CANADIAN NATIONAL RAILWAY COMPANY

and

BROTHERHOOD OF LOCOMOTIVE ENGINEERS

DISPUTE:

The application of article 22 as it refers to the Company's obligation to supply same craft pilots to locomotive engineers unfamiliar with territory for which called to operate on.

JOINT STATEMENT OF ISSUE:

On November 10, 2001, K. Bernhard, a North Battleford stationed locomotive engineer, was ordered in single subdivision service to operate train 452 eastward from the away from home terminal of Vermillion to North Battleford on the Blackfoot Subdivision.

Locomotive Engineer Bernhard requested a pilot under the terms of article 22 of the 1.2 agreement, specifically to assist him in operating train 452 over the 8.7 miles on the Vegreville Subdivision, a subdivision to which Locomotive Engineer Bernhard had not previously operated on. The Company denied the request.

It is the Brotherhood's position that a pilot should have been provided to Locomotive Engineer Bernhard under the provisions of article 22 of the 1.2 agreement. The Brotherhood grieved the matter asking that the Company cease and desist form operating in a manner that does not represent what it feels is the intent and clear workings of article 22 of the 1.2 agreement.

The Company had denied the Brotherhood's request.
 

FOR THE BROTHERHOOD:
(SGD.) D. E. BRUMMUND
FOR: GENERAL CHAIRMAN

FOR THE COMPANY:
(SGD.) D. VANCAUWENBERGH
FOR: SR. VICE-PRESIDENT, WESTERN CANADA

There appeared on behalf of the Company:

D. VanCauwenbergh
J. Krawec

- Sr. Manager, Labour Relations, Winnipeg
- Sr. Manager, Labour Relations, Toronto

And on behalf of the Brotherhood:

D. E. Brummund
D. J. Shewchuk
R. Leclerc
P. Vickers
R. Caldwell

- Sr. Vice-General Chairman, Edmonton
- General Chairman, Edmonton
- General Chairman, Grand-Mère
- Vice-General Chairman, Central
- Vice-General Chairman, Central

 

AWARD OF THE ARBITRATOR

The facts pertinent to this grievance are fully stated in the Joint Statement of Issue. The dispute concerns the application of article 22.1 of the collective agreement which provides, in part, as follows:

22.1 A locomotive engineer in charge of an engine ordered over any subdivision with which he is not familiar will be furnished with a locomotive engineer as pilot in addition to engine crew, provided such subdivision is not under construction.

It is common ground that the grievor had never before operated over the approximately eight miles on which he was called upon to handle his train on November 10, 2001. The train in question was some 8,000 feet in length and the territory was not particularly difficult, having gentle curves, but it did involve certain segments of downhill grade, one of which achieved a value of 0.80.

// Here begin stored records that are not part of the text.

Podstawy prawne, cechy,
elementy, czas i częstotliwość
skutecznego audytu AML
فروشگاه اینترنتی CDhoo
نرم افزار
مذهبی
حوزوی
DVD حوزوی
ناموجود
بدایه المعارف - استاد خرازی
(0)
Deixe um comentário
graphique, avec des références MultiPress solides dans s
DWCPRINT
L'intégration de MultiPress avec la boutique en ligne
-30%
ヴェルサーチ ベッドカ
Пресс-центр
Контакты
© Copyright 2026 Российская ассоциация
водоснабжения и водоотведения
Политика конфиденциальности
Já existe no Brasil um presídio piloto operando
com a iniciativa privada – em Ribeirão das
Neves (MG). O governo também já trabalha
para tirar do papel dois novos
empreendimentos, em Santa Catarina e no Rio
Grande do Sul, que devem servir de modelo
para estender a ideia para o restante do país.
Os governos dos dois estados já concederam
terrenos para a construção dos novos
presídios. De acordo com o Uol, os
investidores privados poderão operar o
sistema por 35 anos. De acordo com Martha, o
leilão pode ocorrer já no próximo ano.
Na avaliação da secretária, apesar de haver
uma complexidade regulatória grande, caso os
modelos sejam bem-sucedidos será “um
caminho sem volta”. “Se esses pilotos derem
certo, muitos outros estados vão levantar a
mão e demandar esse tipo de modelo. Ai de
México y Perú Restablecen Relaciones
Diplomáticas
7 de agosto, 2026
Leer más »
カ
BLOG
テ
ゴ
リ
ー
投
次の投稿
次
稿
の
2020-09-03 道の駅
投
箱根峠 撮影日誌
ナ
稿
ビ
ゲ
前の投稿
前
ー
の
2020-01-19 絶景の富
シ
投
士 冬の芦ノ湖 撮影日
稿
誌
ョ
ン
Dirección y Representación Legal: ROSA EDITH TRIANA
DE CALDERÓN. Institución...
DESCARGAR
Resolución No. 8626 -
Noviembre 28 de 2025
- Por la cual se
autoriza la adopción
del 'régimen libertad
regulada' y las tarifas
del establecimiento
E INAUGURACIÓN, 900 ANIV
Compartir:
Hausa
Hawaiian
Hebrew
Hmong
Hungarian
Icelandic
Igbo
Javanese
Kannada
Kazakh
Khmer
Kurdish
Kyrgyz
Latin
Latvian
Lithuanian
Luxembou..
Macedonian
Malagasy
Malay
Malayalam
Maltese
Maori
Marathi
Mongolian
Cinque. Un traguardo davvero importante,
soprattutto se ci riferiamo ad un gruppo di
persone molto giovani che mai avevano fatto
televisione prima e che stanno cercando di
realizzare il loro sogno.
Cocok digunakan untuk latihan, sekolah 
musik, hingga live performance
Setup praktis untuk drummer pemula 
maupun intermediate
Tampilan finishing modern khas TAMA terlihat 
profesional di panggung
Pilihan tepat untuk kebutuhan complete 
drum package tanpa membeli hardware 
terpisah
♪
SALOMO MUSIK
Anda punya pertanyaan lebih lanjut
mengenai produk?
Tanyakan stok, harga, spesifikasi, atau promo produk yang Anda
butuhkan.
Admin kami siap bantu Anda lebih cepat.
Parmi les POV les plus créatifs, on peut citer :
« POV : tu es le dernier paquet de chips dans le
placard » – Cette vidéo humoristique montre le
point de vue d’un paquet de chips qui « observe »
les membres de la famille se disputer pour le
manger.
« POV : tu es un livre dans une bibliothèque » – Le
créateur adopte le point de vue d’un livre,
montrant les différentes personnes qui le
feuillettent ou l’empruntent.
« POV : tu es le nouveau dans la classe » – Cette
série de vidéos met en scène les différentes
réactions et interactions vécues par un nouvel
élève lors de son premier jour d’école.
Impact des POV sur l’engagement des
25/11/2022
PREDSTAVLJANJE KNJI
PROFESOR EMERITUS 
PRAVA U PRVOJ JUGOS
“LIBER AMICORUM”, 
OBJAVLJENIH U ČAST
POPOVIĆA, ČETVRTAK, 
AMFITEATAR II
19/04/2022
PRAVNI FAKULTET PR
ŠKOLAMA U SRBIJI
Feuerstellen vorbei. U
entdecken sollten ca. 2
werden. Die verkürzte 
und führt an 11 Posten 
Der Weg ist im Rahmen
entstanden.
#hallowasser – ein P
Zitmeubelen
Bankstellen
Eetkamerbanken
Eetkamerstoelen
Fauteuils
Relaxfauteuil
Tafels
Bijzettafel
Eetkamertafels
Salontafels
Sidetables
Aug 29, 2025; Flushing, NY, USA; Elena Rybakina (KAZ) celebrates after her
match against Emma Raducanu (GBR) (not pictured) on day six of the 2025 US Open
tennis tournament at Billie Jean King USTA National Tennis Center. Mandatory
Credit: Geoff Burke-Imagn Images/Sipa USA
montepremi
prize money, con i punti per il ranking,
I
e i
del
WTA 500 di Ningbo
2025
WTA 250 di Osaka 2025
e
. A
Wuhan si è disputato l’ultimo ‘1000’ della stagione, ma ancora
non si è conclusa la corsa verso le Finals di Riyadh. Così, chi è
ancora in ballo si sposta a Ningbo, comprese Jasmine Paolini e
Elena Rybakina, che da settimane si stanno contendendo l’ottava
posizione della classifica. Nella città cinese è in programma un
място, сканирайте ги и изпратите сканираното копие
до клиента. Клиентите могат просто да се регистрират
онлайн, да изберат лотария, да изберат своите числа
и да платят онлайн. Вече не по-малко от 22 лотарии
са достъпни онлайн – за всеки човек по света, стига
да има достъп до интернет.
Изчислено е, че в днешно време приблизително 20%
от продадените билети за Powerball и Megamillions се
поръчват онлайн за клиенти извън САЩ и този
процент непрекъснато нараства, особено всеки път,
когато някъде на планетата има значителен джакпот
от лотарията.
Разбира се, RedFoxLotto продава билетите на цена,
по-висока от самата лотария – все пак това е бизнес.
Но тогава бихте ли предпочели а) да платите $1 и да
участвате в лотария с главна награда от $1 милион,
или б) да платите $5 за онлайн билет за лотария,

The Company submits that in the circumstances, bearing in mind that the operation took place during daylight, the assignment of a pilot was not necessary. The Arbitrator cannot agree. The language of article 22.1 is relatively straightforward, and does not, on its face, vest any discretion in the Company as to the appropriateness of assigning a pilot when one is requested. Whether there may not be some circumstances in which the request of a pilot might be abusive need not be resolved in this case, as for example where the distance is relatively short, and without any complicating features, so that familiarity might be gained immediately. While the Company referred the Arbitrator to CROA 1657, that decision dealt with the different language found in the collective agreement of the United Transportation Union.

In the instant case it is not disputed that the grievor did not have charts or data with respect to the specifics of the grade which he would encounter on the territory with which he was not familiar. While it is true, as the Company's representatives note, that the movement was largely on OCS territory with relatively few complicating characteristics, I am satisfied that the length of the grievor's train, the grade which he was to encounter and the need to reduce speed as his movement approached the terminal of Vermillion did, in all of the circumstances, justify his request for a pilot. To put it differently, the request was not frivolous or abusive in the circumstances.

The grievance must therefore be allowed. The Arbitrator finds and declares that the Company did violate the collective agreement by failing to provide a pilot as requested by Locomotive Engineer Bernhard on the Blackfoot Subdivision on November 10, 2001. In the absence of evidence indicating that the Company's action was in the nature of a concerted practice, I do not consider it necessary to issue the cease and desist order requested by the Brotherhood, as the Company can be expected to act in good faith and comply with the interpretation of article 22.1 contained within this award.